Check EPA and DHA content per capsule, not total fish oil content. A 1,000 mg fish oil capsule may contain anywhere from around 300 mg to well over 900 mg of actual omega-3s, depending on concentration.

Look for oxidation and contaminant testing references, ideally aligned with the GOED Voluntary Monograph or equivalent third-party testing.

Consider the brand's broader environmental commitments, such as packaging and manufacturing emissions, which often indicate whether sustainability is a programme or a logo.

Blackmores Fish Oil is sourced from wild caught Peruvian anchovies, a small pelagic species low on the food chain. The catch-to-capsule process involves oil extraction within 24 hours of boats docking, laboratory batch testing for mercury, plasticisers, dioxins and pesticides, and stability testing through shelf life, with finished capsules passing 30 checks at Blackmores' Warriewood facility in Sydney. Blackmores has partnered with WWF-Australia on sustainable fish oil sourcing, sources marine oils aligned with Marine Stewardship Council principles, and references CITES to safeguard listed species.

For a higher concentration option drawn from the same responsibly sourced supply chain, Blackmores Omega Triple provides concentrated fish omega-3 triglycerides with 540 mg EPA and 360 mg DHA per capsule, offering more omega-3s per capsule than standard 1000 mg fish oil.

Key takeaways for conscious supplement buyers

Sustainability in fish oil is specific, not generic. It comes down to which fishery, which certifications, and how transparent the supply chain is.

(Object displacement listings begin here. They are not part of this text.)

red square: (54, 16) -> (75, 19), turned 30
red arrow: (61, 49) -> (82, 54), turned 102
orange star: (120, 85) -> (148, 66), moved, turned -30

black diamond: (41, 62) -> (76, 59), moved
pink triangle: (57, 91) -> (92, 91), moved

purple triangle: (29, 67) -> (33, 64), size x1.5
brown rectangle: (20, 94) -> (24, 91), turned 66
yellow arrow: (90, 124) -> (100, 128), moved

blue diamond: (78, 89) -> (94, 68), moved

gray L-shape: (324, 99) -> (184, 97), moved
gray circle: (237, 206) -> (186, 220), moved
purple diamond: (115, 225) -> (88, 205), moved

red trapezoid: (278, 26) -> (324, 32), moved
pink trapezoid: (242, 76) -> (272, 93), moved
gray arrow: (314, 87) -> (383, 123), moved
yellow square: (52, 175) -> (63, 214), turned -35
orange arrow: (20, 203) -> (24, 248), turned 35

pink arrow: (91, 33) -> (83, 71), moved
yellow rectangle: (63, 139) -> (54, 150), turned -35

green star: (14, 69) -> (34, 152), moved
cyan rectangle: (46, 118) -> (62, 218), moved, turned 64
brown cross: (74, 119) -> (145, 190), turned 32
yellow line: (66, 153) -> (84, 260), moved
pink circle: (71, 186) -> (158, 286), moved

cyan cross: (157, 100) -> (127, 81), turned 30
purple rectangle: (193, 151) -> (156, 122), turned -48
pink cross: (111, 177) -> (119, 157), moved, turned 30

Most of the global omega-3 market still comes from wild caught forage fish, so fishery management and third-party certification carry real weight. MSC, MarinTrust, Friend of the Sea and GOED are the labels to look for.

Catch-to-capsule traceability links sustainability to quality. Freshness, low oxidation, low contaminants and verified EPA and DHA content all depend on the integrity of the supply chain.

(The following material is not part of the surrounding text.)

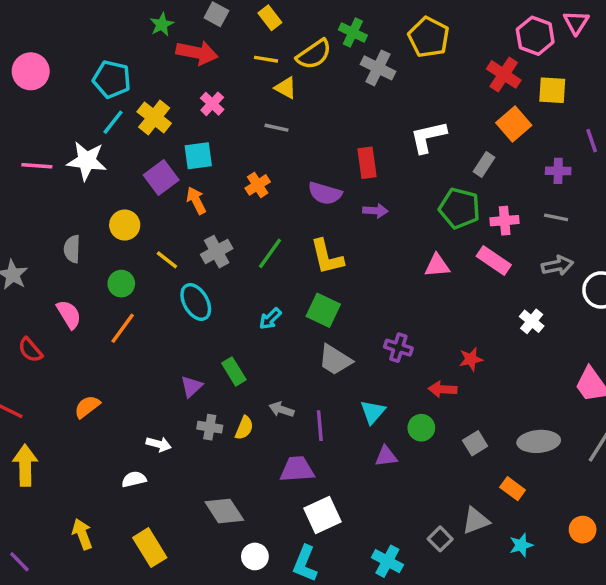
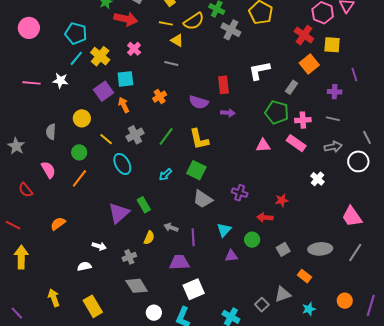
white star: (87, 161) -> (60, 81), size x0.7
purple triangle: (191, 386) -> (119, 213), size x1.6
gray cross: (210, 427) -> (129, 257), moved, turned -32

Plant-based omega-3s have a role, particularly for vegans and vegetarians, but sustainably sourced fish oil remains a strong, efficient source of EPA and DHA when the sourcing can be verified.

The clearest signal of a brand's commitment is usually how much it is willing to show you: fishery, processing, testing and certifications, in detail.

Always read the label and follow the directions for use.

Disclaimer: This article provides general information only and is not intended to diagnose, treat, cure, or prevent any disease. The information presented is not a substitute for professional medical advice. If you have concerns about your health, please consult your GP or healthcare provider for personalised assessment and recommendations. Supplements should not replace a balanced diet.